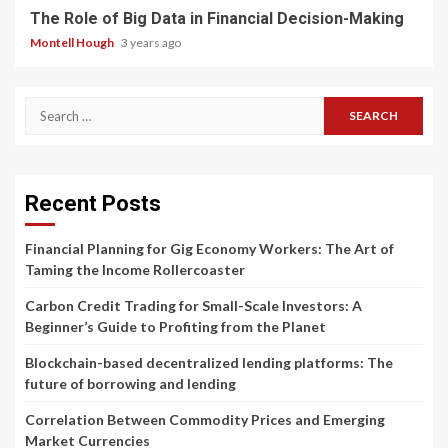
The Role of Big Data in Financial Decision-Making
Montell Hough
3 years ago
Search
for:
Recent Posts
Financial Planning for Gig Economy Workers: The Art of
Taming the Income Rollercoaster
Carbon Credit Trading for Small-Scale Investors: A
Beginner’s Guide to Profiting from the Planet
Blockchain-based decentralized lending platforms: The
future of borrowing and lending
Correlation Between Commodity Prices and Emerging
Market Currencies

◆ ◆ ◆

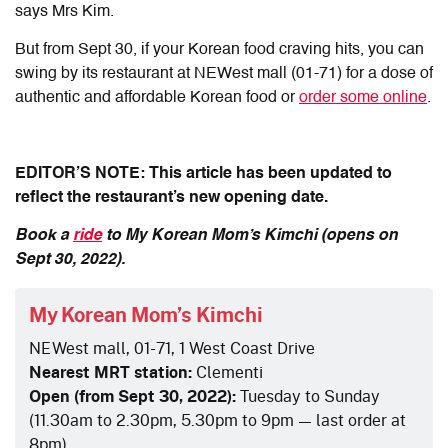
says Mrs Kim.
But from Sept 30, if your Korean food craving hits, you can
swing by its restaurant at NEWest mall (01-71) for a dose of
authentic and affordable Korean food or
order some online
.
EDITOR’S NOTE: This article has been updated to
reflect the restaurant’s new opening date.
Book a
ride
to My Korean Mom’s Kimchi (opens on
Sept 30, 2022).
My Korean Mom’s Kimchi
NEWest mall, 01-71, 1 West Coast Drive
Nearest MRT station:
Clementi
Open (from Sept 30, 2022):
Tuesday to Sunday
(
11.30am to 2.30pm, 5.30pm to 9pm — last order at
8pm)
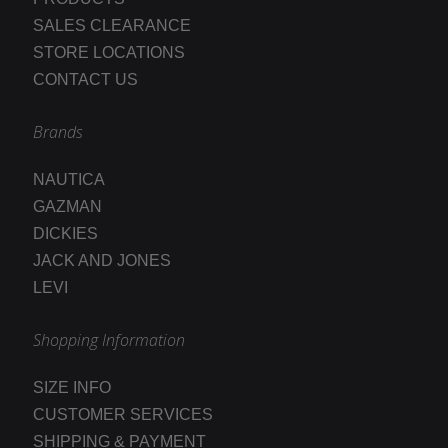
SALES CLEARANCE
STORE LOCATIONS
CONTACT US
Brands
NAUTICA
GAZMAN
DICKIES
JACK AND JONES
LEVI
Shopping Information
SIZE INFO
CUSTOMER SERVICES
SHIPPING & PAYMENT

◆ ◆ ◆

[TASK DIRECTIONS]
Reproducing the whole listing above is not the task. Copy exactly only the lines from the one with "The Role of" to the one with "Blockchain-based decentralized lending", both kept.

[EXERCISE OUTPUT]
The Role of Big Data in Financial Decision-Making
Montell Hough
3 years ago
Search
for:
Recent Posts
Financial Planning for Gig Economy Workers: The Art of
Taming the Income Rollercoaster
Carbon Credit Trading for Small-Scale Investors: A
Beginner’s Guide to Profiting from the Planet
Blockchain-based decentralized lending platforms: The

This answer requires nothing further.